Gustavo Valiente - Europa Press - Arquivo
MADRID 26 out. (EUROPA PRESS) -
O vice-secretário de Políticas Autônomas e Municipais e Análise Eleitoral do PP, Elías Bendodo, exigiu que o presidente do governo, Pedro Sánchez, diga "qual voo ele vai pegar, se é para a Bélgica ou para a Suíça, para se encontrar com Puigdemont", e incentivou Junts a "falar claramente" sobre se vai ou não apoiar o PSOE.
"Uma nova finta. Vamos ver se desta vez eles atacam", disse ele com relação à reunião que Junts realizará nesta segunda-feira em Perpignan (França) e na qual decidirão se continuarão ou não apoiando Sánchez.
A próxima semana é uma semana horrível para Sánchez e seus apoiadores", disse o secretário adjunto, referindo-se à reunião da Junts e ao comparecimento do presidente à comissão de investigação do "caso Koldo" do Senado na próxima quinta-feira.
Assim, ele disse que "é hora de os parceiros de Sánchez perceberem que estão apoiando um governo corrupto, que também os enganou e brincou com a anistia prometida", pedindo a Sánchez que "pare de fazer o povo espanhol de bobo".
"Imagine um presidente do governo inteiro tendo que sair da Espanha para tirar uma foto com um fugitivo para poder ficar mais 15 minutos na cadeira de Moncloa. Bem, isso vai acontecer e nós vamos ver com nossos próprios olhos", afirmou.
Por outro lado, ele afirmou que o presidente do governo, Pedro Sánchez, "tem a obrigação legal de dizer a verdade e pode esclarecer os crimes que ele já conhece e que encobriu, ou pode cometer outro falso testemunho" na comissão de inquérito na quinta-feira.
"SÁNCHEZ É MAIS PRÓ-INDEPENDÊNCIA DO QUE PRÓ-MUNICIPALIDADE".

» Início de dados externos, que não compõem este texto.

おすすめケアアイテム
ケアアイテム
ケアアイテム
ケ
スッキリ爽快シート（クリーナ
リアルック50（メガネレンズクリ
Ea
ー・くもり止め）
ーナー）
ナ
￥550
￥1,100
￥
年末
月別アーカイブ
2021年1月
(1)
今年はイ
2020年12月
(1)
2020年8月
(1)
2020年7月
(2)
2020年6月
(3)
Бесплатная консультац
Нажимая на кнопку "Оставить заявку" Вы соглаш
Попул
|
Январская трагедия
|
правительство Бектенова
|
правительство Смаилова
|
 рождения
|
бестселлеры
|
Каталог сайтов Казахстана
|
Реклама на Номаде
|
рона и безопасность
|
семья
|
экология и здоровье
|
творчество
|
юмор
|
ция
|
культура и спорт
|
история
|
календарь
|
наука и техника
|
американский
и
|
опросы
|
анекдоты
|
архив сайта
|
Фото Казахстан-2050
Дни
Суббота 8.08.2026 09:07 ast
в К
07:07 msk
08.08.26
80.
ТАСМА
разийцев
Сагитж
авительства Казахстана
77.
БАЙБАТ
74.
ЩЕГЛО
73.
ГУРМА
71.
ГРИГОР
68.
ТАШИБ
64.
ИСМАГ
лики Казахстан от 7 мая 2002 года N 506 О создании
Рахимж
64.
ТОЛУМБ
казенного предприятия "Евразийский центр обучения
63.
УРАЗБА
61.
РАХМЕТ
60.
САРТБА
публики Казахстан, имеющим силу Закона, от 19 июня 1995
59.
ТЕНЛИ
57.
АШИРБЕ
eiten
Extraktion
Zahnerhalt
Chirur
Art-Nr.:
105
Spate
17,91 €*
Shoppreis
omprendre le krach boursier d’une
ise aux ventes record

Foi o que ele disse neste domingo na apresentação da campanha de lixo do PP, que também contou com a presença do prefeito de Madri, José Luis Martínez-Almeida, e da presidente da FEMP e prefeita de Jerez, María José García-Pelayo, onde ele também exigiu do governo que "o modelo de financiamento regional deve necessariamente ser acompanhado por um novo modelo de financiamento local para os conselhos locais", embora ele tenha assegurado que "o governo não vai resolver nem uma coisa nem outra porque não tem um teto de gastos nem um limite de déficit, não há um Orçamento Geral do Estado e está repetidamente descumprindo a Constituição".
Assim, ele garantiu que "o que temos é uma imensa montanha de lixo, de corrupção em torno do Governo, do Partido Socialista e da família do Presidente".
Nesse sentido, ele também criticou o fato de o Presidente do Executivo não ter convocado a Comissão Nacional de Administração Local desde 2022 e que isso representa "o desprezo de Sánchez pelos conselhos locais".
"Sánchez é mais pró-independência do que pró-municipal, sem dúvida. Ele apoia mais aqueles que querem dividir a Espanha do que aqueles que unem a Espanha, que são os conselhos locais", disse ele, acrescentando que "ele é mais pró-independência do que pró-municipalista, sem dúvida".
Com relação ao imposto sobre o lixo, Bendodo insistiu que o PP diz "não ao imposto sobre o lixo". Ele também garantiu que a União Europeia "não força a aplicação" desse imposto, mas sim "o recomenda". "Mas Sánchez, em seu ataque permanente, está mais uma vez colocando a mão no bolso dos espanhóis", disse ele.
"Sánchez está forçando a cobrança desse imposto, dessa taxa, e os conselhos locais têm a obrigação de cumprir essa lei. Mas já posso lhe dizer que não será por muito mais tempo do que o tempo que ele deixou na Moncloa", concluiu.